__Exercise description__. Among the entries below, one line contains "Winter 2003 (47, 1077)" and another contains "Privacy (557, 1489)". Transcribe those two lines and every line between them, exactly.

__Data records__.

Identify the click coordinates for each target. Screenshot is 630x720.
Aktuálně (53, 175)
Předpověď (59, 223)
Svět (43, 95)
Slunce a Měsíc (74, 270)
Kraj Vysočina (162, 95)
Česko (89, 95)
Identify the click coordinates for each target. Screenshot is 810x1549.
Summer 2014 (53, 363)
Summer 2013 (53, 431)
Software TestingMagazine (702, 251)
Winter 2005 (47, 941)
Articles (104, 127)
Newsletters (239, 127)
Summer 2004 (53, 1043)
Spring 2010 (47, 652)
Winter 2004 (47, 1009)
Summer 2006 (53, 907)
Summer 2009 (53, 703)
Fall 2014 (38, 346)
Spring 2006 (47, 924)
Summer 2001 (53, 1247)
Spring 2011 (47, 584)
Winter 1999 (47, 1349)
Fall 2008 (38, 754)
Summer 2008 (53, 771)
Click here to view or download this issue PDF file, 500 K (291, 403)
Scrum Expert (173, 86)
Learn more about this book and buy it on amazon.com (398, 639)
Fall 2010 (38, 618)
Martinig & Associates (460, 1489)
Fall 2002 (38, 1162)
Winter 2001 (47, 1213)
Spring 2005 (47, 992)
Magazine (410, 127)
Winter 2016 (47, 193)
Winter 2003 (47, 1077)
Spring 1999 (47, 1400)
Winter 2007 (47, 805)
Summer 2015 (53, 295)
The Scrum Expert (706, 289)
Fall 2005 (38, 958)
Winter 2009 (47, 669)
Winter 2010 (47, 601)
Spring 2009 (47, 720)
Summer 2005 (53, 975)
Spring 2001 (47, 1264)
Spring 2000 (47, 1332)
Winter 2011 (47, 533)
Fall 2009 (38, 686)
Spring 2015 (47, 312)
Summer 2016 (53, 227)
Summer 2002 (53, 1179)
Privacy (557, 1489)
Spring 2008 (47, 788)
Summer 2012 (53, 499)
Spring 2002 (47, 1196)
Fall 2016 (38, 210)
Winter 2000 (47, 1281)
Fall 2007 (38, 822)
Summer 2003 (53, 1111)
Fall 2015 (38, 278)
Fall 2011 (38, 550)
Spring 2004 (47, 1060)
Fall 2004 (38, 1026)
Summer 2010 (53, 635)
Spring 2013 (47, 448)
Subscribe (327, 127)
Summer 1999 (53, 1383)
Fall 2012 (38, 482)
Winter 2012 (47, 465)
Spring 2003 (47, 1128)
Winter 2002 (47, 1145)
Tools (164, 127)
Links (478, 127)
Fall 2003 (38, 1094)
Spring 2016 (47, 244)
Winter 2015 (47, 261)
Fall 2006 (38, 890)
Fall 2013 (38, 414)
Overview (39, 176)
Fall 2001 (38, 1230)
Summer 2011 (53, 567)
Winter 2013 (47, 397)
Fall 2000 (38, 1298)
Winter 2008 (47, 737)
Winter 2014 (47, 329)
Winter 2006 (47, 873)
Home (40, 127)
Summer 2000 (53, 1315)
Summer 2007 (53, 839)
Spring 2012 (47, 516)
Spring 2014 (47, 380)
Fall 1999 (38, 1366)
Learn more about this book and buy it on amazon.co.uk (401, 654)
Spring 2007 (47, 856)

...

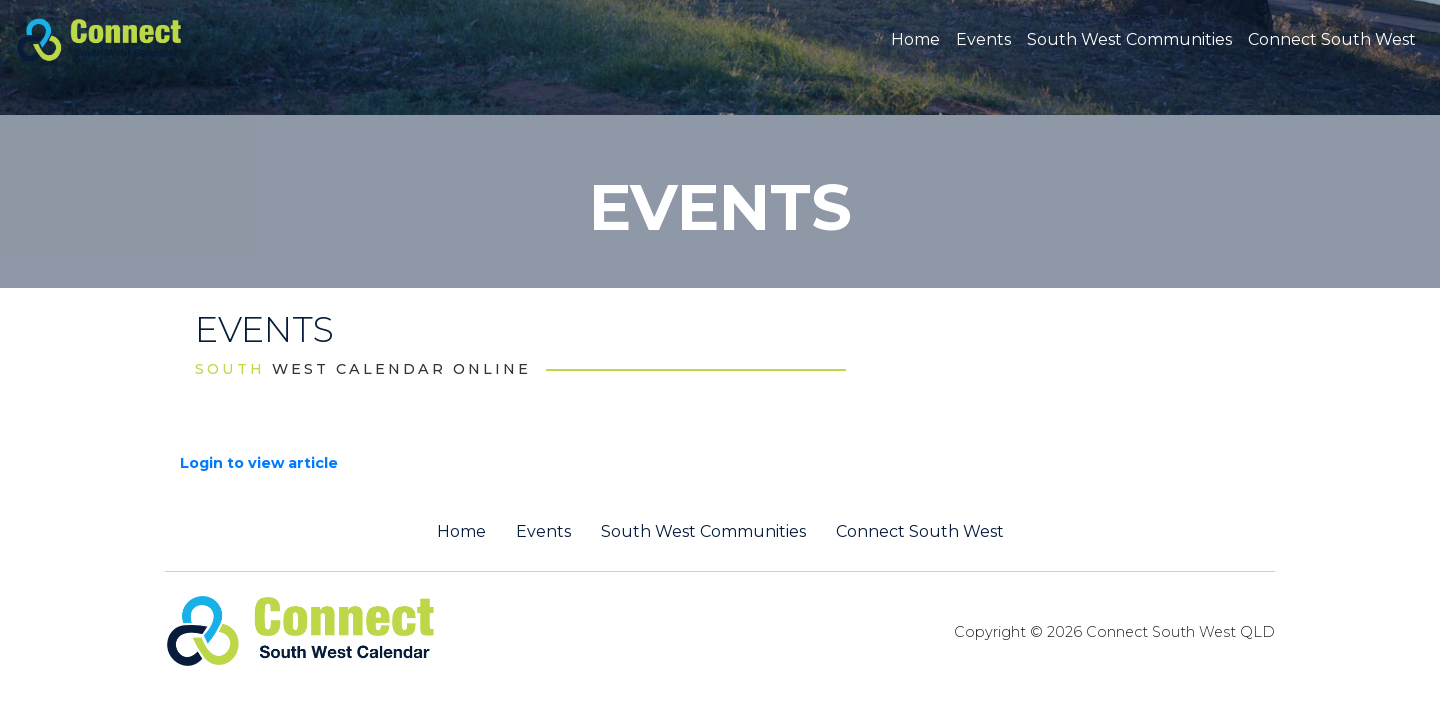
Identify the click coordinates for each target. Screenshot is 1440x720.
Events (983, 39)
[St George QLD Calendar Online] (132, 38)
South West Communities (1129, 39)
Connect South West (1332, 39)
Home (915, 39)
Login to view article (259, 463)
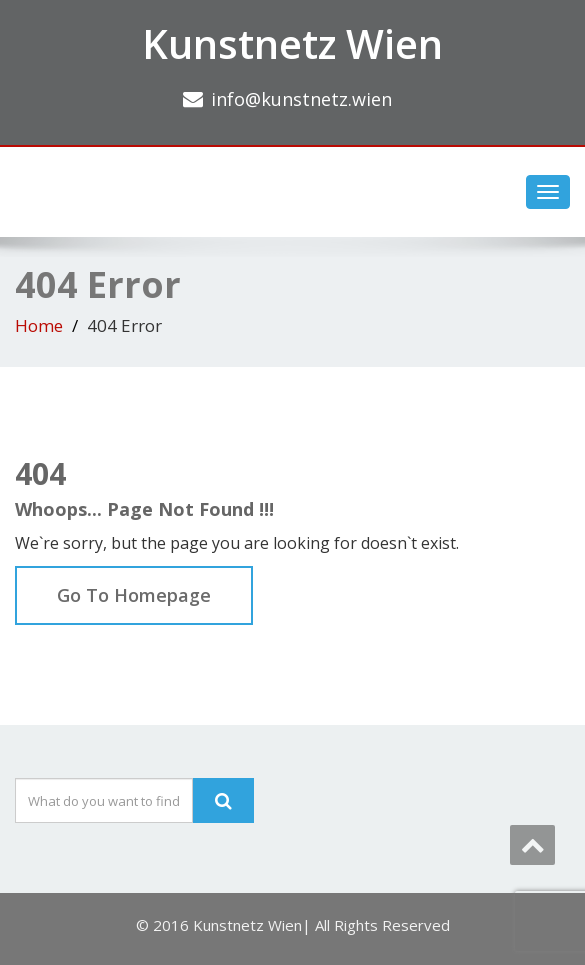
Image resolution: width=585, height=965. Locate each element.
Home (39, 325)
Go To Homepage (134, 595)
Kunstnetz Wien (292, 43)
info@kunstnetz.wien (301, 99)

__Expected output__.
Winter 2003 (47, 1077)
Spring 1999 (47, 1400)
Winter 2007 (47, 805)
Summer 2015 (53, 295)
The Scrum Expert (706, 289)
Fall 2005 (38, 958)
Winter 2009 (47, 669)
Winter 2010 (47, 601)
Spring 2009 (47, 720)
Summer 2005 (53, 975)
Spring 2001 (47, 1264)
Spring 2000 (47, 1332)
Winter 2011 (47, 533)
Fall 2009 (38, 686)
Spring 2015 (47, 312)
Summer 2016 (53, 227)
Summer 2002 (53, 1179)
Privacy (557, 1489)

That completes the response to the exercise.